Chang and colleagues have conducted a retrospective database study, drawn from the American Academy of Ophthalmology's Intelligent Research in Sight (IRIS) registry, of more than 260,000 eyes that underwent selective laser trabeculoplasty (SLT) to identify factors that predicted successful intraocular pressure (IOP) reduction following the procedure. Defining successful SLT as a > 20% reduction in IOP 8 weeks after the procedure, they reported an overall success rate of 37% and a success rate of 67% in eyes with pre-treatment IOP > 24 mmHg. As these findings suggest, higher baseline IOP was associated with a greater likelihood of successful SLT. Angle recession, uveitis, and aphakia increased the likelihood of unsuccessful SLT. The overall success rate of 37% is inconsistent with the preponderance of the SLT literature and significantly lower than that found in the recent Laser in Glaucoma and Ocular Hypertension Trial (LiGHT). However, the mean pre-treatment IOP was 19 mmHg and the mean number of medications per eye was 2.1, suggesting that many of these eyes underwent SLT with the goal of medication reduction rather than IOP reduction. These eyes would thus NOT be expected to manifest a ≥ 20% IOP reduction - success in these eyes would be unchanged IOP on fewer medications. Indeed, the investigators reported that among non-responders using one or more medications at baseline, 76.3% of eyes required fewer medications postoperatively--these would all be considered clinical successes.

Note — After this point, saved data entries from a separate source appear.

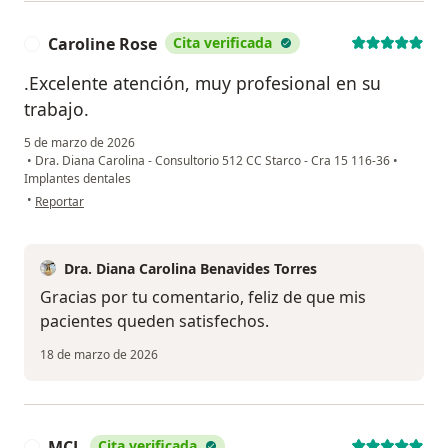
Caroline Rose
Cita verificada
C
.Excelente atención, muy profesional en su
trabajo.
5 de marzo de 2026
•
Dra. Diana Carolina - Consultorio 512 CC Starco - Cra 15 116-36
•
Implantes dentales
en opinión del usuario Caroline Rose
•
Reportar
Dra. Diana Carolina Benavides Torres
Gracias por tu comentario, feliz de que mis
pacientes queden satisfechos.
18 de marzo de 2026
MCL
Cita verificada
M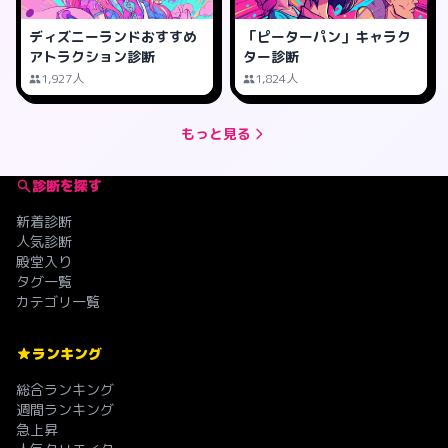
ディズニーランドおすすめ
「ピーターパン」キャラク
アトラクション診断
ター診断
1,927人
1,824人
もっと見る
診断を探す
新着診断
人気診断
殿堂入り
タグ一覧
カテゴリ一覧
ランキング
総合ランキング
週間ランキング
急上昇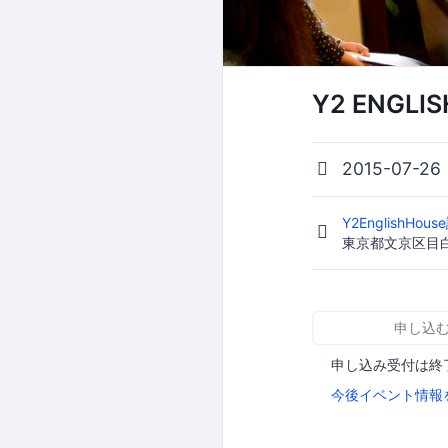
Y2 ENGL
2015-07-26
Y2EnglishHou
東京都文京区目白台
申し込
申し込み受付は終
今後イベント情報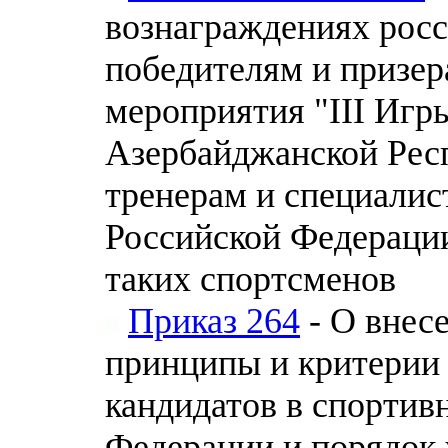
вознаграждениях росс
победителям и призе
мероприятия "III Игр
Азербайджанской Респ
тренерам и специали
Российской Федераци
таких спортсменов
Приказ 264
- О внес
принципы и критерии
кандидатов в спортив
Федерации и порядок 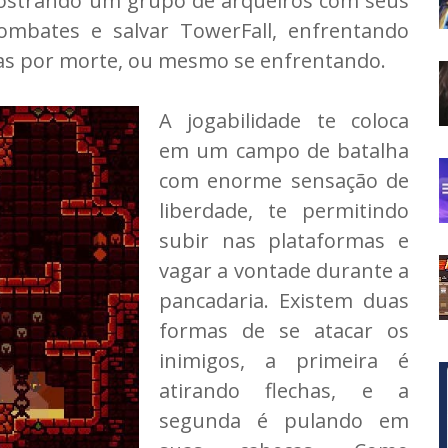
 mostrando um grupo de arqueiros com seus
ombates e salvar TowerFall, enfrentando
tas por morte, ou mesmo se enfrentando.
A jogabilidade te coloca
em um campo de batalha
com enorme sensação de
liberdade, te permitindo
subir nas plataformas e
vagar a vontade durante a
pancadaria. Existem duas
formas de se atacar os
inimigos, a primeira é
atirando flechas, e a
segunda é pulando em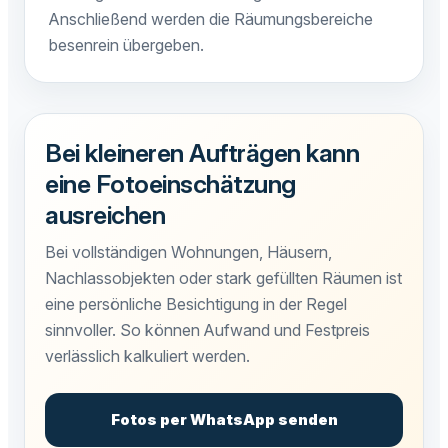
Anschließend werden die Räumungsbereiche
besenrein übergeben.
Bei kleineren Aufträgen kann
eine Fotoeinschätzung
ausreichen
Bei vollständigen Wohnungen, Häusern,
Nachlassobjekten oder stark gefüllten Räumen ist
eine persönliche Besichtigung in der Regel
sinnvoller. So können Aufwand und Festpreis
verlässlich kalkuliert werden.
Fotos per WhatsApp senden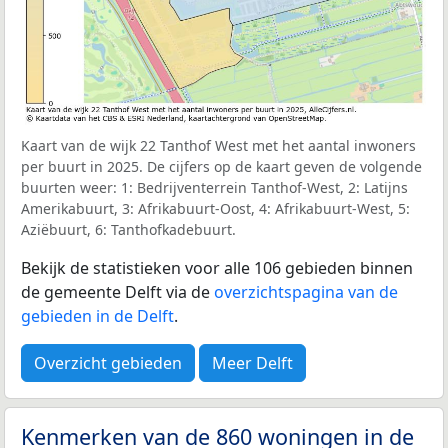
Kaart van de wijk 22 Tanthof West met het aantal inwoners
per buurt in 2025. De cijfers op de kaart geven de volgende
buurten weer: 1: Bedrijventerrein Tanthof-West, 2: Latijns
Amerikabuurt, 3: Afrikabuurt-Oost, 4: Afrikabuurt-West, 5:
Aziëbuurt, 6: Tanthofkadebuurt.
Bekijk de statistieken voor alle 106 gebieden binnen
de gemeente Delft via de
overzichtspagina van de
gebieden in de Delft
.
Overzicht gebieden
Meer Delft
Kenmerken van de 860 woningen in de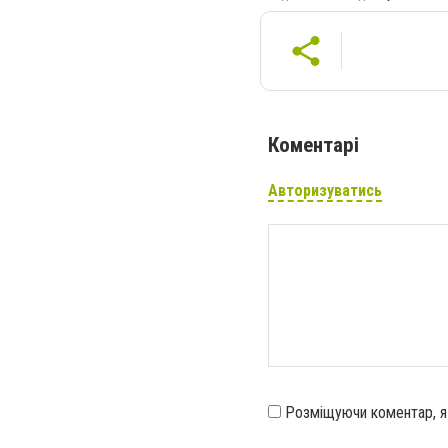
Коментарі
Авторизуватись
Розміщуючи коментар, 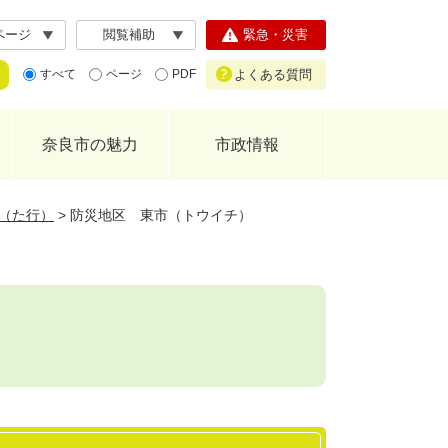
ページ
閲覧補助
緊急・災害
よくある質問
すべて
ページ
PDF
奈良市の魅力
市政情報
（た行）
>
防災地区 東市（トウイチ）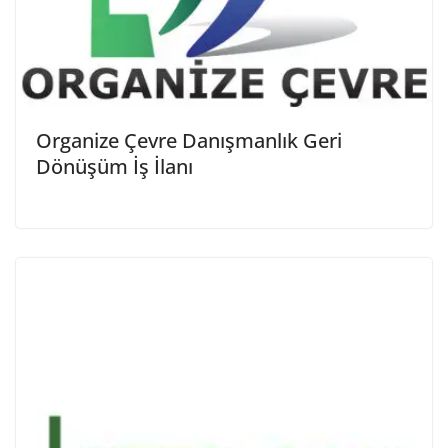
Organize Çevre Danışmanlık Geri
Dönüşüm İş İlanı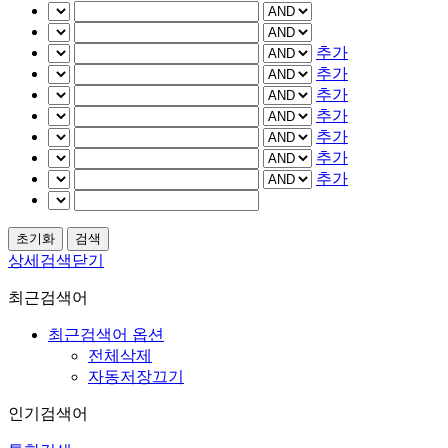
추가
추가
추가
추가
추가
추가
추가
상세검색닫기
최근검색어
최근검색어 옵션
전체삭제
자동저장끄기
인기검색어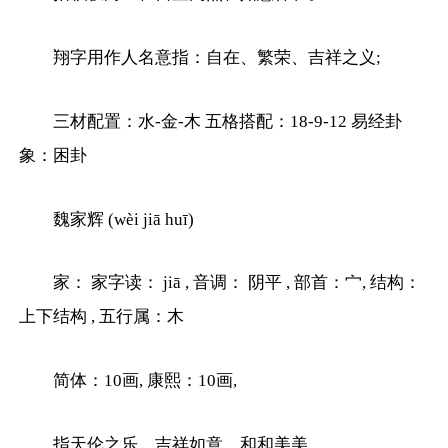
翔字用作人名意指：自在、繁荣、吉祥之义;
三材配置：水-金-木 五格搭配：18-9-12 易经卦
象：困卦
魏家辉 (wèi jiā huī)
家： 家字读： jiā , 音调： 阴平 , 部首：宀, 结构：
上下结构 , 五行属：木
简体：10画, 康熙：10画,
指天伦之乐、吉祥如意、和和美美。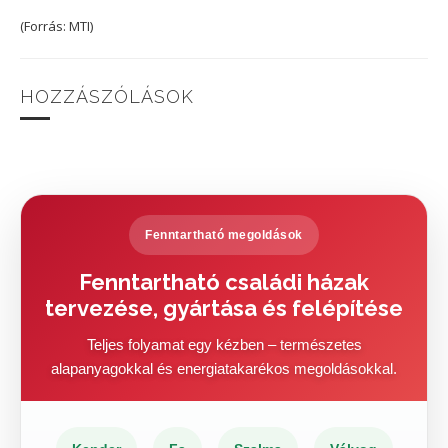
(Forrás: MTI)
HOZZÁSZÓLÁSOK
Fenntartható megoldások
Fenntartható családi házak
tervezése, gyártása és felépítése
Teljes folyamat egy kézben – természetes
alapanyagokkal és energiatakarékos megoldásokkal.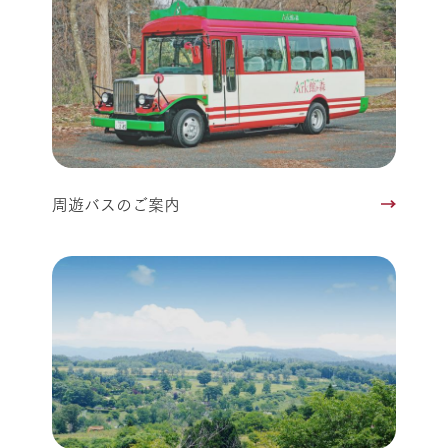
周遊バスのご案内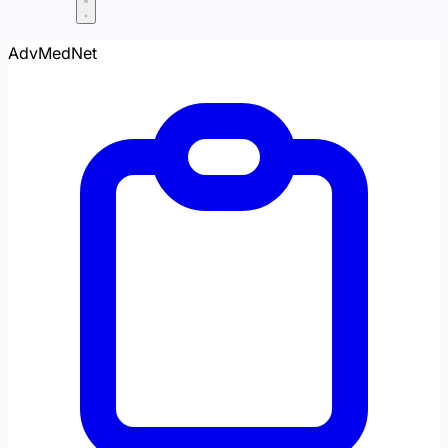
AdvMedNet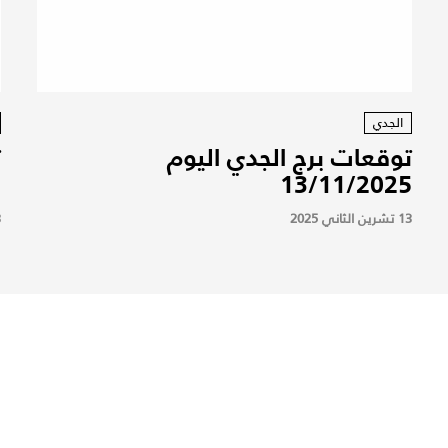
الجدي
توقعات برج الجدي اليوم
ت
5
13/11/2025
13 تشرين الثاني 2025
13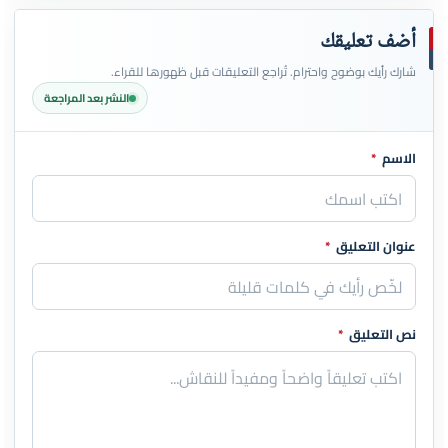
أضف تعليقك
شارك رأيك بوضوح واحترام. تُراجع التعليقات قبل ظهورها للقراء.
النشر بعد المراجعة
الاسم
*
اترك هذا الحقل فارغاً
عنوان التعليق
*
نص التعليق
*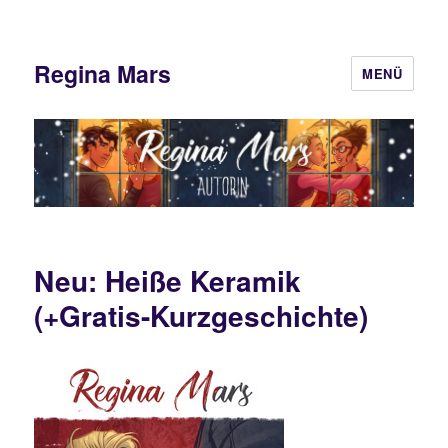
Regina Mars
MENÜ
Neu: Heiße Keramik
(+Gratis-Kurzgeschichte)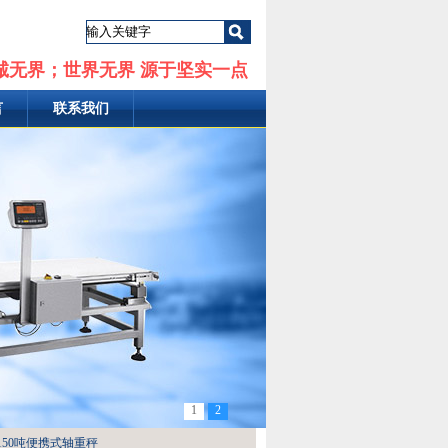
诚无界；世界无界 源于坚实一点
言
联系我们
1
2
150吨便携式轴重秤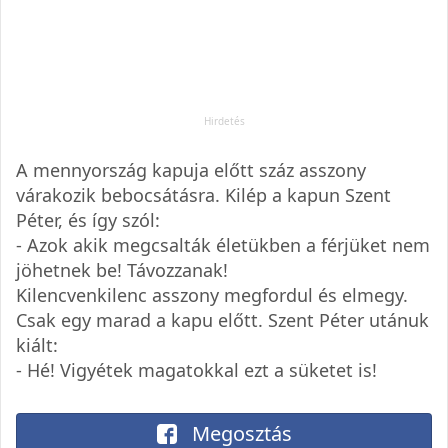
A mennyország kapuja előtt száz asszony
várakozik bebocsátásra. Kilép a kapun Szent
Péter, és így szól:
- Azok akik megcsalták életükben a férjüket nem
jöhetnek be! Távozzanak!
Kilencvenkilenc asszony megfordul és elmegy.
Csak egy marad a kapu előtt. Szent Péter utánuk
kiált:
- Hé! Vigyétek magatokkal ezt a süketet is!
Megosztás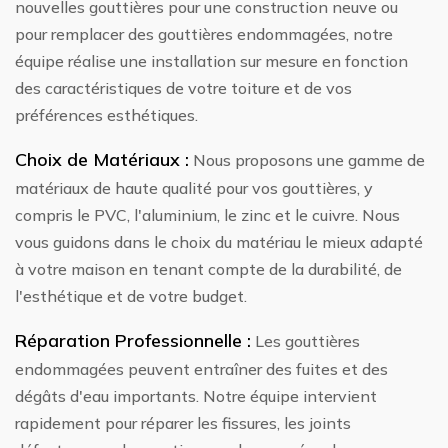
nouvelles gouttières pour une construction neuve ou
pour remplacer des gouttières endommagées, notre
équipe réalise une installation sur mesure en fonction
des caractéristiques de votre toiture et de vos
préférences esthétiques.
Choix de Matériaux :
Nous proposons une gamme de
matériaux de haute qualité pour vos gouttières, y
compris le PVC, l'aluminium, le zinc et le cuivre. Nous
vous guidons dans le choix du matériau le mieux adapté
à votre maison en tenant compte de la durabilité, de
l'esthétique et de votre budget.
Réparation Professionnelle :
Les gouttières
endommagées peuvent entraîner des fuites et des
dégâts d'eau importants. Notre équipe intervient
rapidement pour réparer les fissures, les joints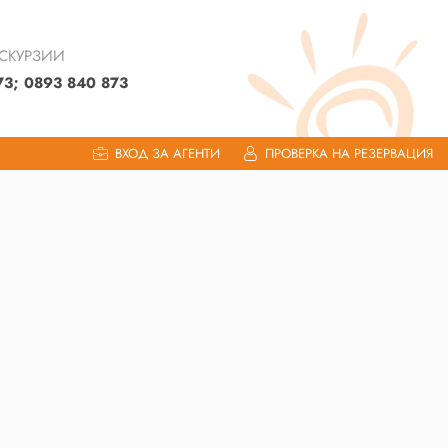
КСКУРЗИИ
73; 0893 840 873
ВХОД ЗА АГЕНТИ
ПРОВЕРКА НА РЕЗЕРВАЦИЯ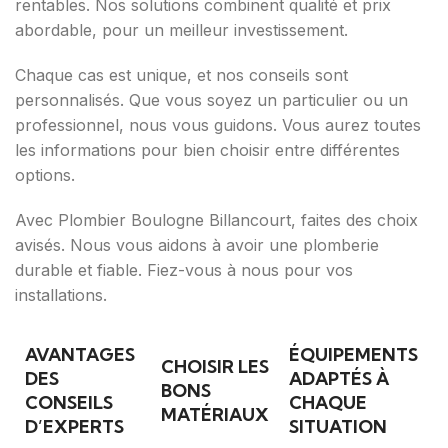
rentables. Nos solutions combinent qualité et prix
abordable, pour un meilleur investissement.
Chaque cas est unique, et nos conseils sont
personnalisés. Que vous soyez un particulier ou un
professionnel, nous vous guidons. Vous aurez toutes
les informations pour bien choisir entre différentes
options.
Avec Plombier Boulogne Billancourt, faites des choix
avisés. Nous vous aidons à avoir une plomberie
durable et fiable. Fiez-vous à nous pour vos
installations.
AVANTAGES
ÉQUIPEMENTS
CHOISIR LES
DES
ADAPTÉS À
BONS
CONSEILS
CHAQUE
MATÉRIAUX
D’EXPERTS
SITUATION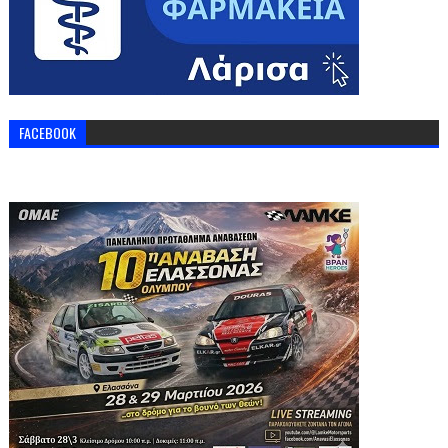
FACEBOOK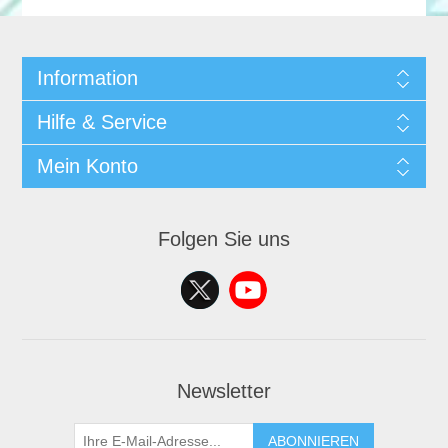
Information
Hilfe & Service
Mein Konto
Folgen Sie uns
Newsletter
ABONNIEREN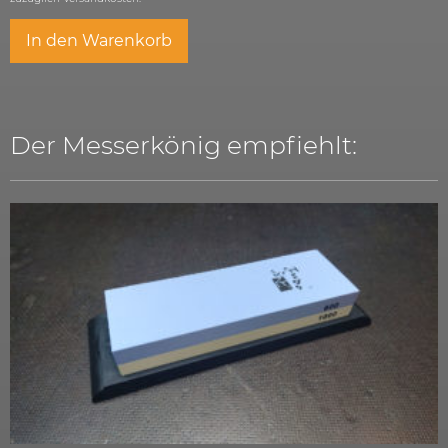
In den Warenkorb
Der Messerkönig empfiehlt: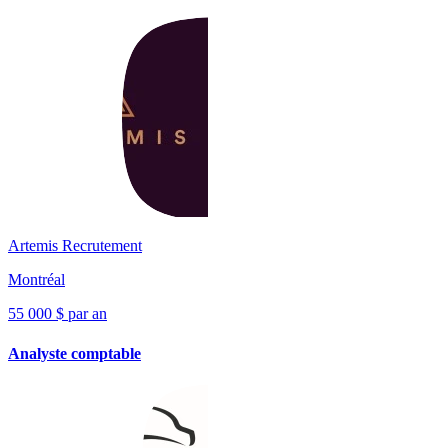
Artemis Recrutement
Montréal
55 000 $ par an
Analyste comptable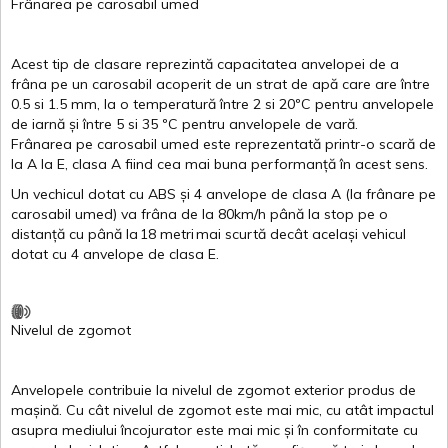
Frânarea
pe
carosabil
umed
Acest
tip de
clasare
reprezintă
capacitatea
anvelopei
de a
frâna
pe un
carosabil
acoperit
de un
strat
de
apă
care are
între
0.5
si
1.5 mm, la o
temperatură
între
2
si
20ºC
pentru
anvelopele
de
iarnă
și
între
5
si
35 ºC
pentru
anvelopele
de
vară
.
Frânarea
pe
carosabil
umed
este
reprezentată
printr
-o
scară
de
la
A
la
E
,
clasa
A
fiind
cea
mai
buna
performanță
în
acest
sens.
Un
vechicul
dotat
cu ABS
și
4
anvelope
de
clasa
A
(la
frânare
pe
carosabil
umed
)
va
frâna
de la 80km/h
până
la stop pe o
distanță
cu
până
la
18
metri
mai
scurtă
decât
același
vehicul
dotat
cu 4
anvelope
de
clasa
E
.
Nivelul
de
zgomot
Anvelopele
contribuie
la
nivelul
de
zgomot
exterior
produs
de
mașină
. Cu
cât
nivelul
de
zgomot
este
mai
mic, cu
atât
impactul
asupra
mediului
încojurator
este
mai
mic
și
în
conformitate
cu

The overall success rate of 37% is inconsistent with the preponderance of the SLT literature and significantly lower than that found in the recent Laser in Glaucoma and Ocular Hypertension Trial (LiGHT)
This is a significant limitation of registry studies and plagues both the SLT and the minimally invasive glaucoma surgery (MIGS) literature: these procedures have two distinct indications - IOP reduction or medication reduction - and the specific indication for each procedure is typically not recorded in such a way that the cohorts can be analyzed separately.
Consequently, the mean IOP reduction of the study sample is diluted by those seeking medication reduction and vice versa. This results in large ranges of IOP and medication reductions between studies, resulting from differences in the proportions of eyes seeking each outcome, that severely limit cross-study comparisons. The WGA has developed and promulgated a consensus document describing optimal endpoints for glaucoma surgical trials. It would be advantageous to explicitly include a recommendation that the eye-specific surgical goals (IOP reduction versus medication reduction) be specified a priori and studies be adequately powered and cohorts analyzed separately by goal to more robustly characterize eye-specific outcomes.